- [WHAT TO DO]: Starting at the line that contains "Legal notices" and stopping at the line that contains "Openingstijden", restate each line of the records below exactly. Omit the pictures.

- [GIVEN INFORMATION]:
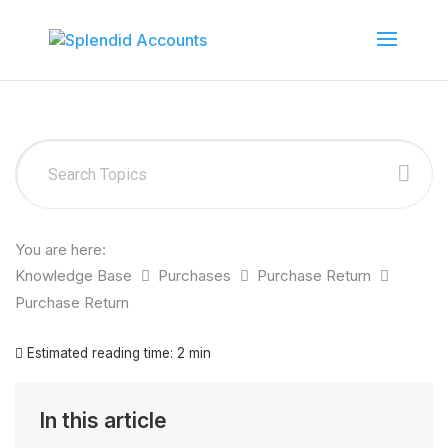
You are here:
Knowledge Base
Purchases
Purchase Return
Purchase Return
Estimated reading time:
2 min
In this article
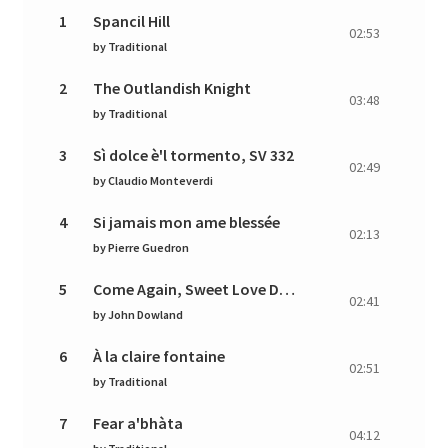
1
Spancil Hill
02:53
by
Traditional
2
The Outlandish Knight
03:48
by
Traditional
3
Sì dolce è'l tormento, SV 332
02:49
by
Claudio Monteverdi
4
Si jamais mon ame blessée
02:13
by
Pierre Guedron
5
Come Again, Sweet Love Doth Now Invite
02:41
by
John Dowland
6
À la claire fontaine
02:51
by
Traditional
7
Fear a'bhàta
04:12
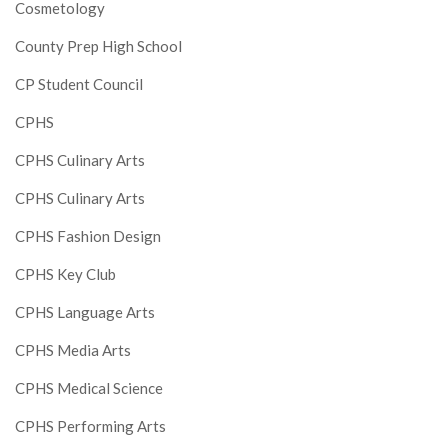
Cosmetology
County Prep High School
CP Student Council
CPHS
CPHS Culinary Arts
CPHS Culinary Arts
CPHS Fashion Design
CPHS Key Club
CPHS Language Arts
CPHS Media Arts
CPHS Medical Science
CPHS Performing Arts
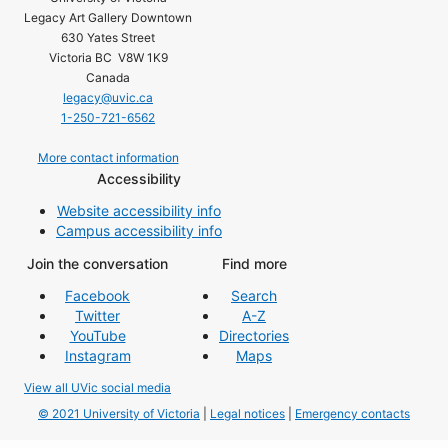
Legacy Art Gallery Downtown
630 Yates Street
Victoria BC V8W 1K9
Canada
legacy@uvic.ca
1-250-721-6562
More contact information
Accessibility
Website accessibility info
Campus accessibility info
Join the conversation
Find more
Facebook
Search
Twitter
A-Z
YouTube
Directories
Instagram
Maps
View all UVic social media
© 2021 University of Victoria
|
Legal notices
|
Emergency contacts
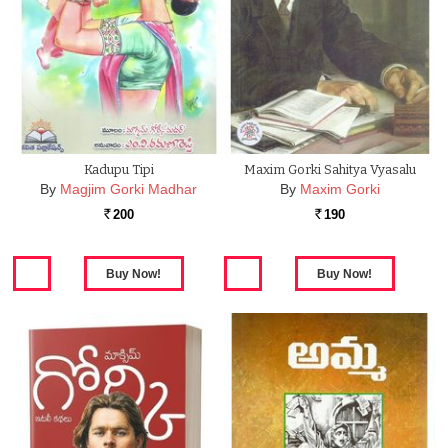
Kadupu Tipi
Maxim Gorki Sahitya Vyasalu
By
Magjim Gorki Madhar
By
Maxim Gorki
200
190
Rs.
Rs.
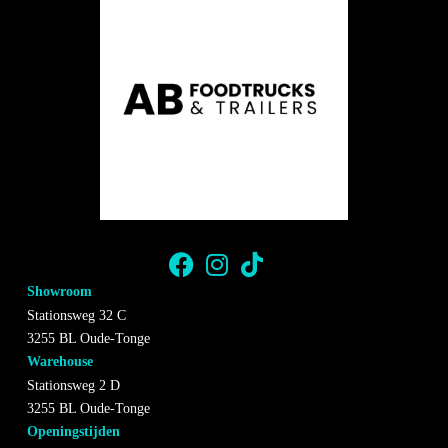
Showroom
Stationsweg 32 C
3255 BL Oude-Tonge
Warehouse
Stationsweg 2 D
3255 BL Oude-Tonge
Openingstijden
---
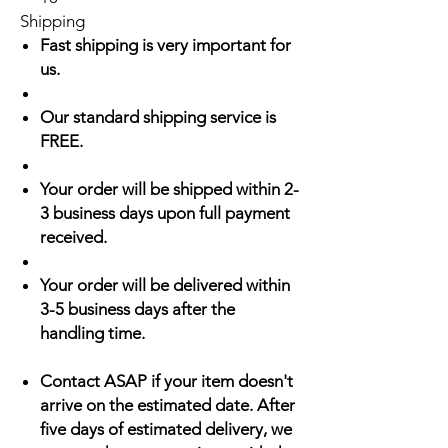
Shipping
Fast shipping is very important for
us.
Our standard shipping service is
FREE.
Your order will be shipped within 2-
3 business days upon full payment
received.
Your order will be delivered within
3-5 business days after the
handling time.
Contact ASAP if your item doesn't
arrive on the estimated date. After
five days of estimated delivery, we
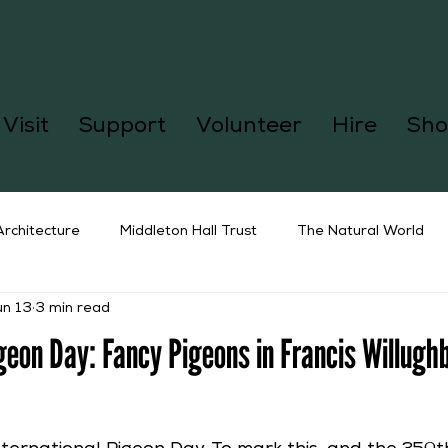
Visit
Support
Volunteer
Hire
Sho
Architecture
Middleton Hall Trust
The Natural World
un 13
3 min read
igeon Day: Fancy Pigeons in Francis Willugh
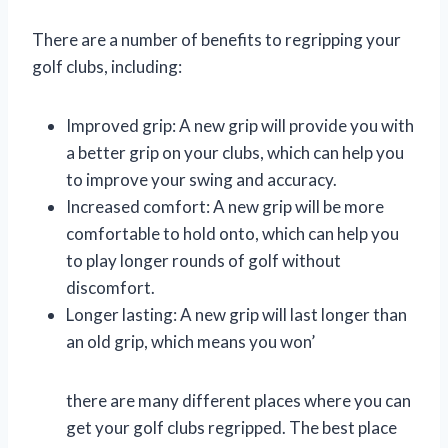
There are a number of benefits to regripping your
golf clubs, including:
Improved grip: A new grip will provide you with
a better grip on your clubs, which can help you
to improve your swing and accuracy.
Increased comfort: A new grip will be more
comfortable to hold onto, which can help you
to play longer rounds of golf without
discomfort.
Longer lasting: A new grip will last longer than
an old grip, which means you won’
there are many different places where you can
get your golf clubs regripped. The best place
==
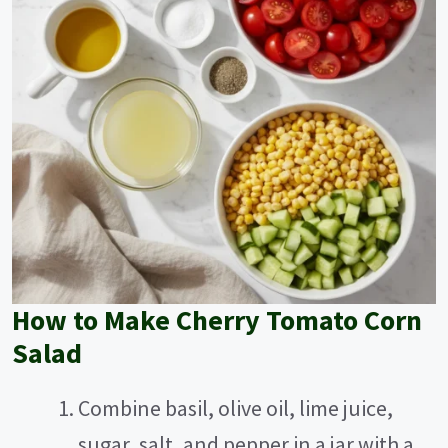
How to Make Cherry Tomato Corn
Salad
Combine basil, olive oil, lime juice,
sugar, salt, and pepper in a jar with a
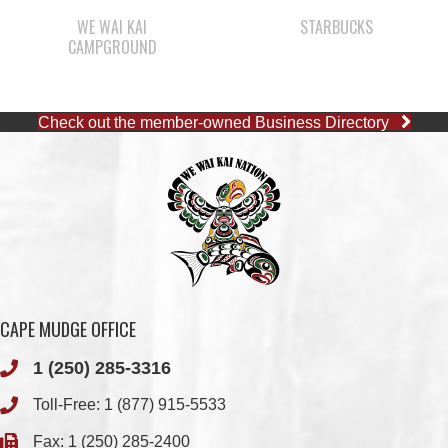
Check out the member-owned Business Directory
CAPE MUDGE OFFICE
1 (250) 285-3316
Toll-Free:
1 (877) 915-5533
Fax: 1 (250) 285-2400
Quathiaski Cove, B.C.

- [RESULT OF THIS TASK]:
Legal notices
|
Emergency contacts
Kadupu Tipi
Maxim Gorki Sahitya Vyasalu
By
Magjim Gorki Madhar
By
Maxim Gorki
200
190
Rs.
Rs.
Showroom
Stationsweg 32 C
3255 BL Oude-Tonge
Warehouse
Stationsweg 2 D
3255 BL Oude-Tonge
Openingstijden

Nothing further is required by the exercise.